Was immer nun beschlossen wird, in einem Rechtsstaat muss der mündige Bürger die Grundlage der Rechtsentscheidungen sein.
Um es auf die Spitze zu treiben: Wenn ich beim Filmkauf ein polizeiliches F ü h r u n g s z e u g n i s vorlegen müsste, wäre das nicht so lächerlich, wie wenn mir nach gegenwärtigem Recht bis ins hohe Alter immer wieder beim Filmkauf sinngemäß die Tür gewiesen wird mit dem Hinweis, ich sei Jugendlicher.

Veröffentlicht am 23.05.2011 20:44:20 GMT+02:00
[Von Amazon gelöscht am 25.01.2012 12:23:33 GMT+01:00]

Veröffentlicht am 24.05.2011 03:14:26 GMT+02:00
fini meint:
Ich habe aufmerksm einen großen Teil der Beiträge gelesen und möchte nun auch etwas zu dem Thema sagen.

Das Kürzen von Filmen ist keine deutsche Erfindung. Auch in den USA werden Filme oft mehrfach geschnitten, bis diese z.B. endlich ein PG-13 Rating von der MPAA erhalten.

Bei uns wird es meiner Meinung nach leider übertrieben. Aber bei einer Volksentscheidung würde ich schätzen, daß sich eine Mehrheit für noch mehr Verbote stark machen würde.

So ist leider unsere Gesellschaft - mit der schweren Bürde eines verlorenen Krieges und dem Massenmord. Worauf hin - man eine Kontrollbehörde - seitens der Allierten einsetzte - um eine Kontrolle über die Medien zu erhalten.

Dies ist bis heute noch zu spüren - keinem anderen freien demokratischen Land wird so einseitig seitens der Medien über das Thema berichtet - und Meinungsmache betrieben. Dies ist zwar in den letzten zwei Jahrzehnten besser geworden - aber es gibt z.B. immer noch extreme Meinungen in der CSU die am liebsten alles ausser Heimatfilmen verbieten würde.

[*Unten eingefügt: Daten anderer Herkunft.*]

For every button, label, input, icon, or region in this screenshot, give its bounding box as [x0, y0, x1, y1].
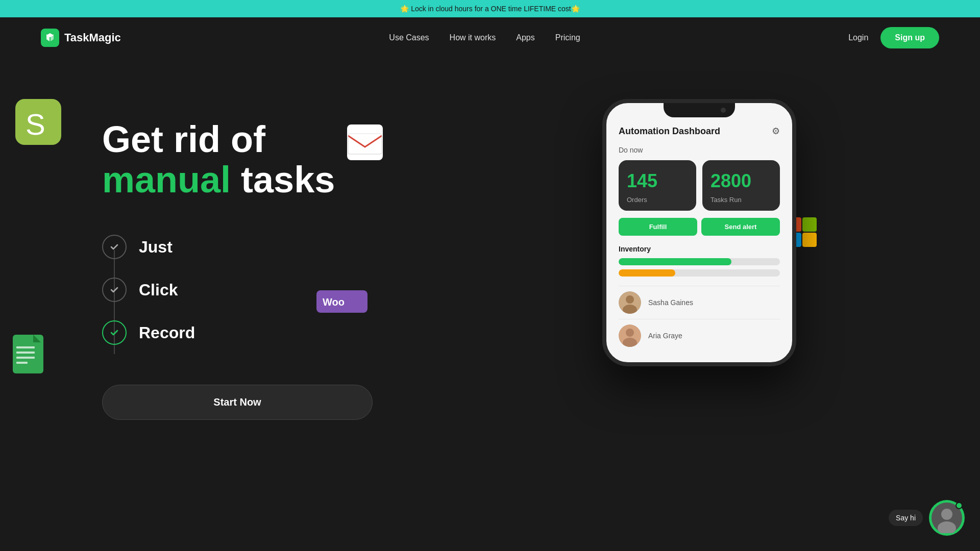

Aber ganz davon abgesehen, interessiert es ehrlicherweise die große Masse der Bevölkerung auch kaum.

Thema Jugenschutz:
Jugendschutz ist Ländersache - warum? - ticken Jugendliche in Bayern anders als in Berlin? Es gibt sicher lokale Unterschiede, aber die Bedürfnisse und der Schutz eines Kindes sind sicher Länder übergreifend zu handhaben. Das die örtlichen Jugendämter je nach Ort und Lage, verschiedene Schwerpunkte haben dürften ist klar.

Kochrezept:
FSK, USK, BJPS und was sonst noch ist auflösen. Medienbeauftragte in den Jugendämtern entlassen. Alle geeigneten Mitarbeiter für den Einsatz in Jugendämtern umschulen.

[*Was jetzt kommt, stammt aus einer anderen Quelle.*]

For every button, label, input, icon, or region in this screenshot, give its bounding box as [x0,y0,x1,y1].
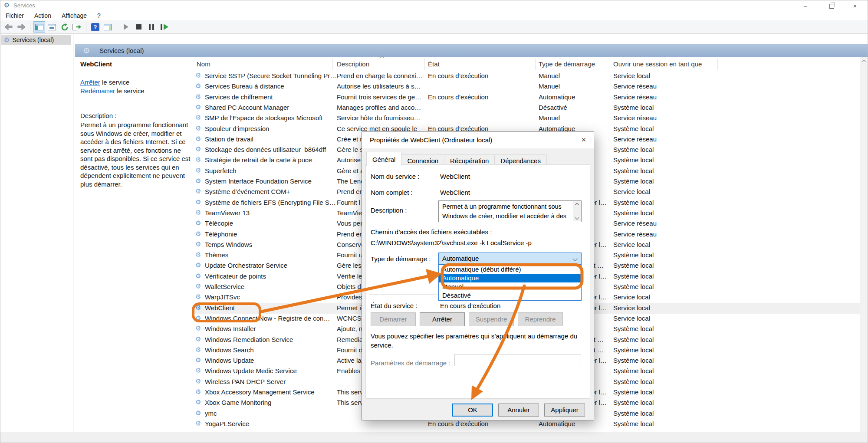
service-row[interactable]: ⚙Services de chiffrementFournit trois se… [194,92,861,103]
dmarrer-button: Démarrer [371,312,416,326]
service-name: Windows Update [205,357,254,364]
forward-arrow-button[interactable] [15,21,27,33]
service-description: This serv [337,388,363,396]
service-description: Fournit l [337,199,360,206]
appliquer-button[interactable]: Appliquer [544,404,585,417]
status-bar [0,432,868,443]
service-name: Update Orchestrator Service [205,262,287,269]
export-list-button[interactable] [71,21,83,33]
service-gear-icon: ⚙ [195,198,201,206]
annuler-button[interactable]: Annuler [498,404,539,417]
description-scrollbar[interactable] [573,201,581,221]
back-arrow-button[interactable] [3,21,14,33]
refresh-button[interactable] [59,21,70,33]
service-logon-as: Système local [613,167,654,174]
service-name-label: Nom du service : [371,173,420,180]
service-name: Service SSTP (Secure Socket Tunneling Pr… [205,72,336,79]
service-logon-as: Système local [613,325,654,332]
service-logon-as: Système local [613,346,654,354]
service-name: Xbox Game Monitoring [205,399,271,406]
service-row[interactable]: ⚙Shared PC Account ManagerManages profil… [194,103,861,113]
service-logon-as: Service réseau [613,93,657,101]
dropdown-option-dsactiv[interactable]: Désactivé [439,291,581,300]
service-name: Windows Search [205,346,254,354]
service-gear-icon: ⚙ [195,93,201,101]
service-name: Thèmes [205,251,228,259]
service-description: Service hôte du fournisseu… [337,114,421,121]
service-name: Système de fichiers EFS (Encrypting File… [205,199,336,206]
scroll-up-button[interactable] [860,57,868,65]
service-description: Prend en [337,188,363,195]
ok-button[interactable]: OK [452,404,493,417]
service-gear-icon: ⚙ [195,261,201,269]
service-status-value: En cours d’exécution [440,302,500,309]
service-logon-as: Service réseau [613,230,657,238]
service-name: SMP de l’Espace de stockages Microsoft [205,114,323,121]
dropdown-option-manuel[interactable]: Manuel [439,282,581,291]
dropdown-option-automatique[interactable]: Automatique [439,274,581,282]
menu-item-affichage[interactable]: Affichage [56,11,92,20]
service-name: Système d’événement COM+ [205,188,290,195]
service-row[interactable]: ⚙Services Bureau à distanceAutorise les … [194,82,861,92]
menu-item-action[interactable]: Action [29,11,56,20]
service-description: Permet à [337,304,363,312]
menu-item-?[interactable]: ? [92,11,106,20]
service-logon-as: Système local [613,104,654,111]
pause-service-button[interactable] [145,21,157,33]
service-name: Windows Update Medic Service [205,367,297,374]
show-action-pane-button[interactable] [102,21,114,33]
service-logon-as: Système local [613,283,654,290]
service-row[interactable]: ⚙SMP de l’Espace de stockages MicrosoftS… [194,113,861,124]
service-name: WalletService [205,283,244,290]
tab-gnral[interactable]: Général [366,152,401,166]
menu-item-fichier[interactable]: Fichier [0,11,29,20]
service-gear-icon: ⚙ [195,398,201,406]
start-service-button[interactable] [120,21,132,33]
service-logon-as: Système local [613,367,654,374]
service-logon-as: Système local [613,262,654,269]
service-name: WebClient [205,304,235,312]
show-console-tree-button[interactable] [33,21,45,33]
service-row[interactable]: ⚙YogaPLServiceEn cours d’exécutionAutoma… [194,419,861,430]
service-startup-type: Automatique [539,93,575,101]
service-gear-icon: ⚙ [195,135,201,143]
vertical-scrollbar[interactable] [860,57,868,432]
close-button[interactable]: × [845,0,865,11]
startup-type-combobox[interactable]: Automatique [438,253,582,265]
startup-params-input[interactable] [454,354,581,366]
sidebar-item-services-local[interactable]: ⚙Services (local) [1,35,71,45]
back-arrow-icon [3,23,14,31]
service-description: Ajoute, m [337,325,364,332]
service-logon-as: Système local [613,272,654,280]
service-name: Temps Windows [205,241,252,248]
restore-button[interactable] [822,0,842,11]
restart-service-button[interactable] [158,21,170,33]
service-gear-icon: ⚙ [195,167,201,174]
service-logon-as: Système local [613,336,654,343]
service-description: Autorise [337,156,361,164]
service-name: System Interface Foundation Service [205,177,312,185]
help-button[interactable]: ? [89,21,101,33]
dialog-description-box[interactable]: Permet à un programme fonctionnant sous … [438,200,582,222]
stop-service-button[interactable] [133,21,145,33]
minimize-button[interactable]: – [796,0,815,11]
service-gear-icon: ⚙ [195,388,201,396]
dropdown-option-automatiquedbutdiffr[interactable]: Automatique (début différé) [439,265,581,274]
service-startup-type: Désactivé [539,104,567,111]
service-logon-as: Service réseau [613,220,657,227]
service-startup-type: Manuel [539,82,560,90]
properties-list-button[interactable] [46,21,58,33]
chevron-down-icon [572,256,577,261]
arrter-button[interactable]: Arrêter [420,312,465,326]
service-logon-as: Système local [613,209,654,217]
show-action-pane-icon [104,24,112,30]
service-row[interactable]: ⚙Service SSTP (Secure Socket Tunneling P… [194,71,861,82]
dialog-close-button[interactable]: × [574,132,594,148]
service-logon-as: Service local [613,241,650,248]
forward-arrow-icon [16,23,26,31]
toolbar: ? [0,20,868,34]
startup-params-label: Paramètres de démarrage : [371,359,450,367]
service-gear-icon: ⚙ [195,420,201,427]
service-description: Enables r [337,367,364,374]
dialog-description-text: Permet à un programme fonctionnant sous … [442,203,566,220]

Deviese: Holt bitte die verwahrlosten und vernachlässigten Kinder raus aus den ASI-Familien. Das ist wahrer und einzig sinnvoller Jugendschutz und ist auch aus finanzieller Sicht sinnvoll - da so keine neue HARTZ IV Generation entsteht.

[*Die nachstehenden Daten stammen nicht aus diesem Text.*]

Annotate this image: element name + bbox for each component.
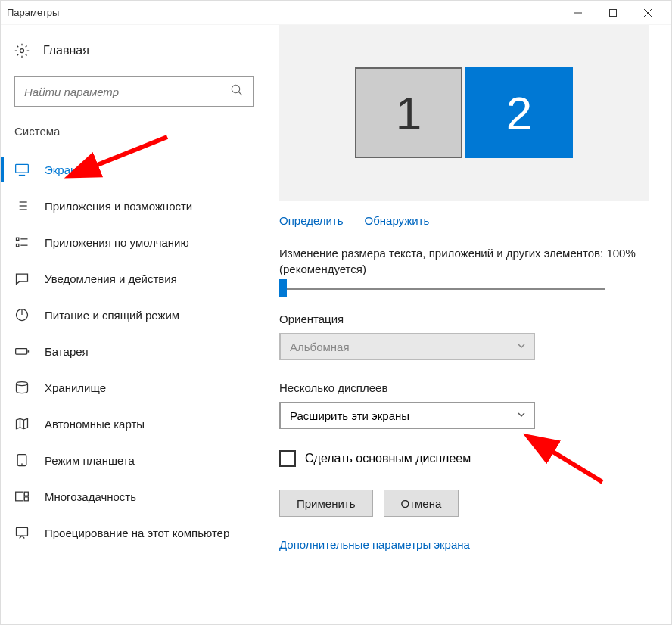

Das Filmrating und die Zensur bzw. den Verbot von Filmen aber zentral europaweit regeln. Denn was dieses Thema angeht, benehmen wir uns leider zur Zeit wie eine echte Diktatur.

Veröffentlicht am 24.05.2011 14:40:08 GMT+02:00
Zuletzt vom Autor geändert am 24.05.2011 14:47:12 GMT+02:00
Kamil Wrona meint:
Zunächst einmal sei gesagt, dass jegliche Art von Zensur immer kritisch beurteilt werden muss. Zensur bedeutet Ein- bzw. Beschränkung von Inhalten und somit den Rückhalt von Informationen durch eine höhere Gewalt. Ich möchte allerdings selbst bestimmen können, was ich sehe, lese, höre etc. pp, im Besonderen wenn ich die Volljährigkeit erreicht habe und somit selbst die Verantwortung für das tragen will, was ich ich mir zumute oder nicht. Zensur schränkt mich in meiner Selbstbestimmtheit ein und macht miich dadurch zu einem unmündigen Menschen. Aber dafür gibt's ja ausländische Händler! Wer also gerne importiert und wem auch die englische Sprache keinerlei Probleme bereitet, der sollte sich Filme etc. aus Japan importieren, da es diese dort garantiert unzensiert und ungeschnitten gibt.